Best way to structure satellite data in Zarr for time-based indexing and batching with DataLoader

Hi everyone,

I ‘m working on a project with satellite data that spans across multiple timestamps, and I ‘d love some advice on structuring it efficiently.

The data

For each variable (satellite channels), I have several timestamps.

For each timestamp, I have multiple 256×256 samples, each from a different region.

The number of samples varies across timestamps, and I don’t need georeferencing information.

A naive representation of the data could look like this:

[variables, timestamps, n_samples, 256, 256]

The challenge

After selecting the variables I want, I need to support two main use cases:

  1. Index by time - straightforward with a time axis as partitioned above.
  2. Iterate through samples over a time range - to create a DataLoader with a fixed batch size (e.g., 32).
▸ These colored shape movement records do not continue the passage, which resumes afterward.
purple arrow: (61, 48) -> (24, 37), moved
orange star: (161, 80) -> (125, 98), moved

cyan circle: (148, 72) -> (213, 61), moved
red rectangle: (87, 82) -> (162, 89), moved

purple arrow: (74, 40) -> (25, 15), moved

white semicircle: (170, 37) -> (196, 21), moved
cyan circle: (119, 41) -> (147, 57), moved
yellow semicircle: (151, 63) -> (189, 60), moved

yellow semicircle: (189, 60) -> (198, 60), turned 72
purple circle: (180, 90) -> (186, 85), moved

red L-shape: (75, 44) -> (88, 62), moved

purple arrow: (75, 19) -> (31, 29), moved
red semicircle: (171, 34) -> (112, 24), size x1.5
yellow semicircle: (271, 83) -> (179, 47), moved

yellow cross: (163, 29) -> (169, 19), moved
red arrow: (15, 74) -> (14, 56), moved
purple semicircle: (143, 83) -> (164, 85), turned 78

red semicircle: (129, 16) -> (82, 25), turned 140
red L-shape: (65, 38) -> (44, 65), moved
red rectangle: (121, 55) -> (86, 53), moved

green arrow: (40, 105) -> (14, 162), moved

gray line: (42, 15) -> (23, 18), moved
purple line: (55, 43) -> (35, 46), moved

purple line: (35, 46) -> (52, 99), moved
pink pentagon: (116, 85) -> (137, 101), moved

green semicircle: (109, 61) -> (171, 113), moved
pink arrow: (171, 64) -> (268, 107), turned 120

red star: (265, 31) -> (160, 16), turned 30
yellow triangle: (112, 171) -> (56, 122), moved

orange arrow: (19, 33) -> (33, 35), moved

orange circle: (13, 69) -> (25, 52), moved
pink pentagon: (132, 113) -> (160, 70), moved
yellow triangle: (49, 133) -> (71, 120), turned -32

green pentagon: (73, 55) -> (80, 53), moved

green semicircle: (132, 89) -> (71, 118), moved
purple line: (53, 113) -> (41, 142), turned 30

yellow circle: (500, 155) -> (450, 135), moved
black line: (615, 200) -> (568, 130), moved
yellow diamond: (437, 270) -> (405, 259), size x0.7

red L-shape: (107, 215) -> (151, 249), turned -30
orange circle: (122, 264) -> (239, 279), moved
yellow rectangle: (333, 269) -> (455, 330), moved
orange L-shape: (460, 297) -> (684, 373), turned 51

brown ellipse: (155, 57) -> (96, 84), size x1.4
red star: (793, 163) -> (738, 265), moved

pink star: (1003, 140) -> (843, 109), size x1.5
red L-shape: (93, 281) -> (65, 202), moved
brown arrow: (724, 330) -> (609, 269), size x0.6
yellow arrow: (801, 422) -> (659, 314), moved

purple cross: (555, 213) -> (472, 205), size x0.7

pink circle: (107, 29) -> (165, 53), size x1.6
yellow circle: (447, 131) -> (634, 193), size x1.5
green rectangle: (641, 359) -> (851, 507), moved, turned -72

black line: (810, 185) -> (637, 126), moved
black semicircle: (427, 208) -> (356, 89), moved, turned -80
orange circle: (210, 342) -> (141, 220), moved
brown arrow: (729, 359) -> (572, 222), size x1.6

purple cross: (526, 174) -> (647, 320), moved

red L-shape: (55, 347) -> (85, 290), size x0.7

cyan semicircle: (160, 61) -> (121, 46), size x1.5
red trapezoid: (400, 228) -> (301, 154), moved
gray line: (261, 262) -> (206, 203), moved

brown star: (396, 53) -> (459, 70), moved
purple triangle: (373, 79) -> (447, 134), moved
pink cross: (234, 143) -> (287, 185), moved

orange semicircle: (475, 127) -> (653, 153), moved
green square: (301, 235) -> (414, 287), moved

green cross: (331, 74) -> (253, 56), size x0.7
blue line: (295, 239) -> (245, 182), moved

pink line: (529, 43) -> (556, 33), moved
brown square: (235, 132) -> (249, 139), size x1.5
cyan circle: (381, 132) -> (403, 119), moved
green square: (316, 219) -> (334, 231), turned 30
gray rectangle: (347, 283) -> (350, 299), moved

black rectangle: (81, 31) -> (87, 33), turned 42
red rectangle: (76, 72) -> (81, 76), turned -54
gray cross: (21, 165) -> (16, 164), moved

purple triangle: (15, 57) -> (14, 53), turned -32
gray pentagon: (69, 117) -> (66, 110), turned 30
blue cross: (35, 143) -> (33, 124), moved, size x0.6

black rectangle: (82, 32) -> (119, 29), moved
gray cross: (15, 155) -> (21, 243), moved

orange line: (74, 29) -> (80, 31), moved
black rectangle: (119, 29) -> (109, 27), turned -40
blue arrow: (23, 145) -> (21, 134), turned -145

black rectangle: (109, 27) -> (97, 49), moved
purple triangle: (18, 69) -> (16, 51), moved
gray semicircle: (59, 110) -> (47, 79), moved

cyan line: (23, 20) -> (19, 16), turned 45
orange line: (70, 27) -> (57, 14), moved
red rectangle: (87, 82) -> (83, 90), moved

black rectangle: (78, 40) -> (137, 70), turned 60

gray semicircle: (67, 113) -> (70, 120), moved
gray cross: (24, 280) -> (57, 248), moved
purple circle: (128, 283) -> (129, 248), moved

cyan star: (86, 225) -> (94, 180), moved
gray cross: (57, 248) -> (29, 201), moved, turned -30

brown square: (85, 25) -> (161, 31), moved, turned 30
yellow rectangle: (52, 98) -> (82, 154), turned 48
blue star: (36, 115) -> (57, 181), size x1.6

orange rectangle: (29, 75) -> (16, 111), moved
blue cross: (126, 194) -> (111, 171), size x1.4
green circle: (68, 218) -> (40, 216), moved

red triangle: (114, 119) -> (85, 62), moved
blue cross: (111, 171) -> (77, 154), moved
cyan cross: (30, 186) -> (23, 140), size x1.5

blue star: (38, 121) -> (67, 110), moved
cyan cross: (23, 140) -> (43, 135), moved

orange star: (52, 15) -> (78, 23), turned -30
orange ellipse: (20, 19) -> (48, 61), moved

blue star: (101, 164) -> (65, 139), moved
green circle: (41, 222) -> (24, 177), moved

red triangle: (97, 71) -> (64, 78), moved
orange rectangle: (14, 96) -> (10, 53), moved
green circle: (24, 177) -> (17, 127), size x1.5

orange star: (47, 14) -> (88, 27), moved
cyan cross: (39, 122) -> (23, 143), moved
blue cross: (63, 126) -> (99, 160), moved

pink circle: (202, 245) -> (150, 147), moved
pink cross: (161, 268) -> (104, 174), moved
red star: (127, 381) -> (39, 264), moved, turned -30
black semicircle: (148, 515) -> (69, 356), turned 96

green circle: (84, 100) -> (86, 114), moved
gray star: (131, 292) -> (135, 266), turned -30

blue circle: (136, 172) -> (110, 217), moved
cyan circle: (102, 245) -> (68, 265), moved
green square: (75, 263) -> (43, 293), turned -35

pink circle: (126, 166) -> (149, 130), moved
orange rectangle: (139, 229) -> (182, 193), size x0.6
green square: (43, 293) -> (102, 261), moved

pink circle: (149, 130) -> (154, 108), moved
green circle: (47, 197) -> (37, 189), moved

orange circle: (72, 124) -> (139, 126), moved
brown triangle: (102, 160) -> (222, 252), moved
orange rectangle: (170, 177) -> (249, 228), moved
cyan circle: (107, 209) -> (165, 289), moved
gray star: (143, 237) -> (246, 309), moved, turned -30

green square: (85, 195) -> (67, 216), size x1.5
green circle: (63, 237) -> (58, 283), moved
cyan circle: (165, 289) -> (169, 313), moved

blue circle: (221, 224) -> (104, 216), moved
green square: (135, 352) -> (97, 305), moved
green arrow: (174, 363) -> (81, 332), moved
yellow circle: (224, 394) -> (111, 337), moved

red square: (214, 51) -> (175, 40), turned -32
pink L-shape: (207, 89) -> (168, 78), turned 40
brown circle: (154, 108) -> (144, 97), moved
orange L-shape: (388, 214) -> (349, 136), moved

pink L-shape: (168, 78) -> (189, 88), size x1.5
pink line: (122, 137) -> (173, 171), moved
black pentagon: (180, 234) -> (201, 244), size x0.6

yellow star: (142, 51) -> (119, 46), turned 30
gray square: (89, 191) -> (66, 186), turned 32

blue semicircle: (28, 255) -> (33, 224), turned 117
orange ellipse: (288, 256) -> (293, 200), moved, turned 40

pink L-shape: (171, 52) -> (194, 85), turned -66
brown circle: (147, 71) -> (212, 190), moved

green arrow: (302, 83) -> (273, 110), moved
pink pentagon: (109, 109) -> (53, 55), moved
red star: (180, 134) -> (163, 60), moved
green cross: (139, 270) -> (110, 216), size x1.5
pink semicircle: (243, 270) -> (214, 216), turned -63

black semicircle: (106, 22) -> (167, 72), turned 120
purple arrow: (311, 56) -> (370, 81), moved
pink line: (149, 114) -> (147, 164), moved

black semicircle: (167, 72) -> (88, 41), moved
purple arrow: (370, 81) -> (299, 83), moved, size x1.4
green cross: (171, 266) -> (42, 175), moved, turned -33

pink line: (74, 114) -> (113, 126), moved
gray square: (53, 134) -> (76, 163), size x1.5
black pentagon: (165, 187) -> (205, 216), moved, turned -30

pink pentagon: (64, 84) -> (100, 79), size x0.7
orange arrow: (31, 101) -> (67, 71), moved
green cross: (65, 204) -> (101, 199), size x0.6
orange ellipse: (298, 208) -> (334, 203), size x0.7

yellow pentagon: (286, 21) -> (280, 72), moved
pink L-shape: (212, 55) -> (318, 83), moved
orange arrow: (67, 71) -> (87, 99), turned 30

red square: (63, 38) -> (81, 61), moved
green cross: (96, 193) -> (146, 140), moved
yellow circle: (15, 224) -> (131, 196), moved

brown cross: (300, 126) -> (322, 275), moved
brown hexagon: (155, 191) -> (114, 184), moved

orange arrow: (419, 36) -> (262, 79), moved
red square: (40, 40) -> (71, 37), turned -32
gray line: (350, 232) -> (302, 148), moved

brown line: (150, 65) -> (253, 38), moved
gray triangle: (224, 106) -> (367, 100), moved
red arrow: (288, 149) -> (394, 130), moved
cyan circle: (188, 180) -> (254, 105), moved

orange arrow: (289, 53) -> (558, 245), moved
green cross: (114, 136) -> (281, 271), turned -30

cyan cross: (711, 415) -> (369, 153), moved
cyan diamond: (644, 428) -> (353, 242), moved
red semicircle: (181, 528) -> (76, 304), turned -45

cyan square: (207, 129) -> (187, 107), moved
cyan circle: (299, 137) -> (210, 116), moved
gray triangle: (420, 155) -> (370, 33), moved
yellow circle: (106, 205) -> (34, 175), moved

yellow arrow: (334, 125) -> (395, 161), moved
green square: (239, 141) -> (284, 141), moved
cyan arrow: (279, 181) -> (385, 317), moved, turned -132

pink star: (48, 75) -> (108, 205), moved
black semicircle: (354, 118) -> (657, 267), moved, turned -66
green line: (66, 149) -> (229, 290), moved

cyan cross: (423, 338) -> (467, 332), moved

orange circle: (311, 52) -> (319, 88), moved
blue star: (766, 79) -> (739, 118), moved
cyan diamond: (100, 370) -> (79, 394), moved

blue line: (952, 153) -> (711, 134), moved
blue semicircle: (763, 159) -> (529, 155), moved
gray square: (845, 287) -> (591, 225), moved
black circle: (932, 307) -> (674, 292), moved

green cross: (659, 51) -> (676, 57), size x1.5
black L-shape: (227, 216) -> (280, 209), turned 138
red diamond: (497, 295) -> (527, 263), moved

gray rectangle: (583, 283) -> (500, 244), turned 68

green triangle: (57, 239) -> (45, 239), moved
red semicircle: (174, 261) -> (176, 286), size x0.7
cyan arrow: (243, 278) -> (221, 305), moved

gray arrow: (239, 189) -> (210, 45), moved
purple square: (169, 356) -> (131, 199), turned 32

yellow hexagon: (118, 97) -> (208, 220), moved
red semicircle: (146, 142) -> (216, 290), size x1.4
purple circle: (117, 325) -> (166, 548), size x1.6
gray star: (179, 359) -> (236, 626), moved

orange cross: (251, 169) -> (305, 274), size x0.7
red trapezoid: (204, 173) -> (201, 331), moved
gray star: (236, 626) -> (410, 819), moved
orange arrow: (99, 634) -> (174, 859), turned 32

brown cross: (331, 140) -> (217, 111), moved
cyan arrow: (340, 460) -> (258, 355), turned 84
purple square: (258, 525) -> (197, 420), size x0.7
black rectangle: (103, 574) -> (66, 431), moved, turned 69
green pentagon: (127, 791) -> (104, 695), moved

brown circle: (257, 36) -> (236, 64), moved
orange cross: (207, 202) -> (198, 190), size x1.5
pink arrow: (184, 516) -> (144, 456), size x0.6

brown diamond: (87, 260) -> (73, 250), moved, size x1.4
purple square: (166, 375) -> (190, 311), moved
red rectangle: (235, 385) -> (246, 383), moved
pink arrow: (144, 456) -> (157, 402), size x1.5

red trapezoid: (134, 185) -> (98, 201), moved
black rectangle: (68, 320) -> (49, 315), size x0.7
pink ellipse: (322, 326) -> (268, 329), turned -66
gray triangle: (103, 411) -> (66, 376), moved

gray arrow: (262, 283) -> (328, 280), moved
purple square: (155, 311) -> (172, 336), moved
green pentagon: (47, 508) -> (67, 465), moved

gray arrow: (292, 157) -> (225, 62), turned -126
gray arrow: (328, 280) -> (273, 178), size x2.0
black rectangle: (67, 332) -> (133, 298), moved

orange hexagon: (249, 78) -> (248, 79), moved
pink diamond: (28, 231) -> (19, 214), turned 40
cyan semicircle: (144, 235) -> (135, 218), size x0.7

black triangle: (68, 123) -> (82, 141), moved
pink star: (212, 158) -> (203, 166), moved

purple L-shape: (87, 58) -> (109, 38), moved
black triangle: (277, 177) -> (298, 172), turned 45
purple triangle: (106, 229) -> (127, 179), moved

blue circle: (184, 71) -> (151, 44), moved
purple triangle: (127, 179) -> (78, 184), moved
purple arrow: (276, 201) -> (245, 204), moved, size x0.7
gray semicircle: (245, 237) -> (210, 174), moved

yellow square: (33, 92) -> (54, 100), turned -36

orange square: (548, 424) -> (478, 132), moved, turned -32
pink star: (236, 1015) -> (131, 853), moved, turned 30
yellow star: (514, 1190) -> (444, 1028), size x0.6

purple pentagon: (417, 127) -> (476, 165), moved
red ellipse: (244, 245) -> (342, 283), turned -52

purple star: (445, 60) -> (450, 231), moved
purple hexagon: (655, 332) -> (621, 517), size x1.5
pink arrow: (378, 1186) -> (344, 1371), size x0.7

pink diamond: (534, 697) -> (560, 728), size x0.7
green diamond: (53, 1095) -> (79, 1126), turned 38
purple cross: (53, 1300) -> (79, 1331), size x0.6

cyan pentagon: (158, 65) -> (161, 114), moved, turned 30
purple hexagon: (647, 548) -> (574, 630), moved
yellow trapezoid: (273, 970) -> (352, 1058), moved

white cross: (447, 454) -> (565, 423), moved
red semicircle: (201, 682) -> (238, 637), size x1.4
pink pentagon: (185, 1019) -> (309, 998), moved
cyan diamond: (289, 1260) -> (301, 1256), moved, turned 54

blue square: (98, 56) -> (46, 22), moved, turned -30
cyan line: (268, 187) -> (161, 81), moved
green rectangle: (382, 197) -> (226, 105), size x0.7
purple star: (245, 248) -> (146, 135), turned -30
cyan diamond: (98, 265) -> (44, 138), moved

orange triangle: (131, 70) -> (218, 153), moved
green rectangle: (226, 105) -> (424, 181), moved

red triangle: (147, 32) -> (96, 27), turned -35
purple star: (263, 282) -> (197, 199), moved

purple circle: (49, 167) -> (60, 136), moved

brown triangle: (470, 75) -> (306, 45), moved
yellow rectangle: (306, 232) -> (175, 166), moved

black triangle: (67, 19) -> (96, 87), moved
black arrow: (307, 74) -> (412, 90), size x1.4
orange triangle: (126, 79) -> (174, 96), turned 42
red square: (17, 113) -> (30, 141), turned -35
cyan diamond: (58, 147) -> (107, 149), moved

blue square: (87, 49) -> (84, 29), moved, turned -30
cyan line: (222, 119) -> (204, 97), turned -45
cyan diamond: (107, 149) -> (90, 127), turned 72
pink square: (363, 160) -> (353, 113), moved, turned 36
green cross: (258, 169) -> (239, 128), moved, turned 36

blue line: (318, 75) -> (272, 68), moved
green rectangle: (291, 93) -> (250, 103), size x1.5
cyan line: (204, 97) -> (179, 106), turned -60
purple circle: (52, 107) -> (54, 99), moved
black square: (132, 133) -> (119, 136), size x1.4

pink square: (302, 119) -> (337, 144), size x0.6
I ‘m using .zarr files with chunking for efficient retrieval. My initial idea was to use chunking like:

[1, 1, 32, 256, 256]

so each chunk matches a batch of 32 samples. But because samples are spread across different timestamps, batching becomes messy:

  • Some batches won’t have 32 samples.
  • I ’d need to “spill over” into the next timestamp and then adjust the next batch accordingly.
  • This complicates the __getitem__ and slows things down, especially during model training.

Possible solutions

One idea would be to flatten the [timestamps, samples] axes into a single dimension:

[variables, timestamps*n_samples, 256, 256]

This makes batching easy (I would just step through the 2nd axis in chunks of 32).
But the downsides are:

  • I lose the explicit timestamp axis.
  • I ’d need a separate array to store timestamp info per sample.
  • Indexing by time range would require filtering through this array first (possibly of logn computational complexity if the array is sorted).

My question

Is there a better way to handle this problem?
If not, which of the two approaches would you recommend, given the need to:

  • Index efficiently by timestamp or time range.
  • Iterate smoothly with an arbitrary batch size.

Thank you in advance for any suggestions!

1 Like

Assuming that the data is stored in some cloud storage such as S3, I’m not sure how good of a fit Zarr is to what you need. I’m not saying it’s a bad fit, I’m just not sure.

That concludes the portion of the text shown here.